Regarding CO2 emissions, as recounted above and shown in Chart 3, the black bar on the right shows 78% of Canada’s carbon pollution target budget consumed by oilsands pollution over time.
As for the claim that production growth in the oilsands will be an engine of job growth going forward, the blue bar on the left shows the percentage of Canadian jobs created by the oilsands industry. Estimates by Statistics Canada, Canadian Energy Research Institute and PetroLMI all put direct employment in oilsands at well below 0.5% of national employment.
Turning to the Gross Domestic Product (GDP), the green bar in the middle shows the percentage of GDP produced by the oilsands. Statistics Canada puts the direct contribution at just 2.5% of Canadian GDP today.
Saxifrage asks — Does this seem like a fair and workable balance to you?
Heading into the future, this imbalance is likely to grow ever more extreme. The oilsands CO2 share is set to surge dramatically… but the oilsands’ share of jobs and GDP isn’t likely to shift much at all. That’s because, according to the National Energy Board, the overall economy is projected to expand at roughly the same rate as bitumen production.
In fact, when it comes to Canadian jobs, the oilsands contribution seems more likely to fall even if bitumen mining expansion continues.
More to the point, Saxifrage challenges Trudeau, Notley and industry leaders with this demand:
“If Canada is going to be forced to abandon our climate hopes and commitments to support job creation in one of Alberta’s industries, then shouldn’t that industry at least be required to crank out some amazing job growth relative to the rest of the national economy?”
He answers his own question:
“Sadly, that seems unlikely.”
Instead, the oilsands industry is aggressively pushing to reduce the number of workers needed per barrel. “Increasing labour productivity,” to use industry’s phrasing.
Data from PetroLMI’s recent report on Labour Productivity in Canada’s Oil and Gas Industry. It shows the oilsands industry on track to reduce workforce by 21 per cent per barrel between 2010 and 2021.
All sectors of the industry — In situ, mining and upgrading — are significantly reducing workers per barrel.
Longer-term workforce reductions, via automation, are rolling out as well. In one example, Suncor Energy recently announced they are shifting to driverless trucks. In another example, flying drones are reported to be expanding rapidly.
Even if oilsands manage to maintain their current share of Canadian jobs, the massive imbalance with their climate pollution will continue to grow.
Comparing Canada’s oilsands fossil carbon extraction per person with the US reveals that Canadians have dramatically increased extraction. In fact, we now extract twice as much per person as the Americans from all fossil fuels: oil, natural gas and coal combined. Charts show that the Canadian surge has been caused by explosive expansion of Alberta’s oilsands industry.
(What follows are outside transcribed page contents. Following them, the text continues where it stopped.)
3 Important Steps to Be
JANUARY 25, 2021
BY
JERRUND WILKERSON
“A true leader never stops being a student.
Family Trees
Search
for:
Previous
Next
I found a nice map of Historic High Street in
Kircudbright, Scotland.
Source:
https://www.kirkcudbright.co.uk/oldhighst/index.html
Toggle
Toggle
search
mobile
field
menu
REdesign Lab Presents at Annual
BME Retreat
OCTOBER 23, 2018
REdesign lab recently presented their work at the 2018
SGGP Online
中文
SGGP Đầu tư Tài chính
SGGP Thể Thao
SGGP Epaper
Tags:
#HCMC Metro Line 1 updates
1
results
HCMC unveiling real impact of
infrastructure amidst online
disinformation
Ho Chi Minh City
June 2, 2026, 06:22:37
Finally, let’s see how we compare to the rest of the world’s top 10 national economies plus the European Union. This group produces two-thirds of global GDP and global climate pollution. It’s where the world’s political, technological and financial power is concentrated. Any solution to the climate crisis will need to come from this group.
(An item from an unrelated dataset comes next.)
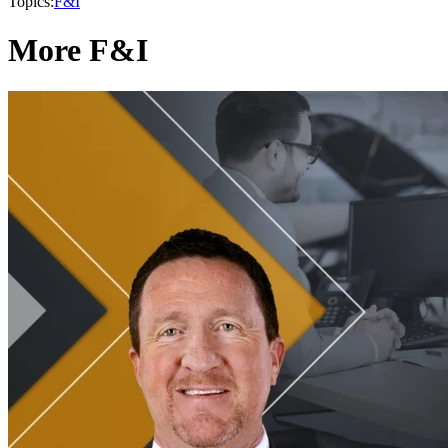
Topics:
F&I
More F&I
Canadians are extreme carbon extractors
As one chart makes clear, Canadians have become extreme carbon extractors. There is nothing normal about the pace we have been pulling oilsands carbon out of the ground. It’s been a frenzy. And, far from putting on the brakes, Alberta and the federal government are hitting the gas.
As we saw in detail above, it is exactly this expansion of the oilsands industry that is driving Canada’s climate failure. Continuing this bitumen expansionist path will lock in climate failure for the next generation as well.
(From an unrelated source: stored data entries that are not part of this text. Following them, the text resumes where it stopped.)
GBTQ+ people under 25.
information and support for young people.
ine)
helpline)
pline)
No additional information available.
While the rest of Canada is doing its part to meet our climate goals, our main stumbling block is the rising share of oilsands pollution. And this data also shows that we aren’t forced to keep expanding oilsands pollution. The potential jobs added by oilsands expansion are an extremely small slice of our nation’s employment. And we can see that other major nations are maintaining strong economies without expanding how much fossil fuel they dig up per capita.